The Budget was "the most radical in years", said Deloitte chief executive Murray Jack, and represented "a big bet on the delivery of the required impetus for the government's growth strategy."

The New Zealand Institute of Chartered Accountants pointed out that it was history repeating.  The corporate tax rate was 28% in 1989, while the top tax rate only rose beyond 33% in 2001.

"Ever since then, the tax system has fallen into disarray as governments have tried to apply band-aid arrangements to avoid the 39% rate," said NZICA's Craig Macalister.  "This is a welcome return to a simpler tax system, and it removes some of the incentives to structure for tax purposes rather than for commercial purposes."

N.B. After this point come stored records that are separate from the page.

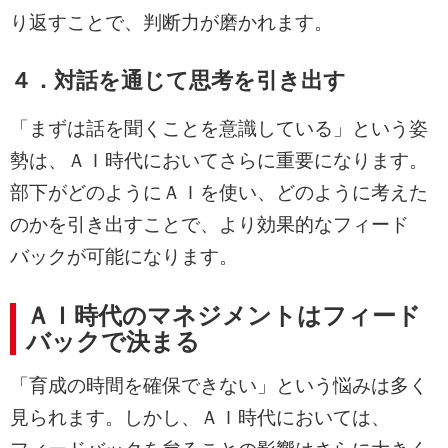
り返すことで、判断力が磨かれます。
４．対話を通じて思考を引き出す
「まずは話を聞くことを意識している」という姿
勢は、ＡＩ時代においてさらに重要になります。
部下がどのようにＡＩを使い、どのように考えた
のかを引き出すことで、より効果的なフィード
バックが可能になります。
ＡＩ時代のマネジメントはフィード
バックで決まる
「育成の時間を確保できない」という悩みは多く
見られます。しかし、ＡＩ時代においては、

Chapman Tripp tax partner Casey Plunket said "no one should mourn the passing of the 38% top personal tax rate."

"It was always a fraud, the cost of which was not borne by the wealthy but by those who earned ... income which they could not shelter in companies or trusts," Plunket said. "People with substantial assets, the real wealthy, were almost completely unaffected by it."

By stealing a march on Australia and going to a 28% corporate tax rate three years earlier than across the Tasman, the government might not convince Australian firms to relocate here, but was giving the signal of being "serious about trying to close the growth gap between the two economies."

"The Budget represents the biggest overhaul of the tax system since 1987, and has the capacity to - finally - wean New Zealanders off their propensity to over-invest in property."

KPMG expressed concern about the short timetable for the change to GST at 15%, saying some businesses would be scrambling to implement by October 1.

Macalister said the absence of capital gains tax would continue to distort investment in New Zealand, but accepted the depreciation removal on buildings as "a more principled approach than ring-fencing rental property lossses and introducing bright-line tests to tax property purchased and sold within a specified time."

Both such measures had been feared by property investors and gained little traction with officials or ministers because of their complexity and likelihood of encouraging new tax avoidance structures.

The New Zealand Property Council wasn't happy with the investment property tax changes, but called it a "bold Budget" that was "good for New Zealand, at the property sector's expense."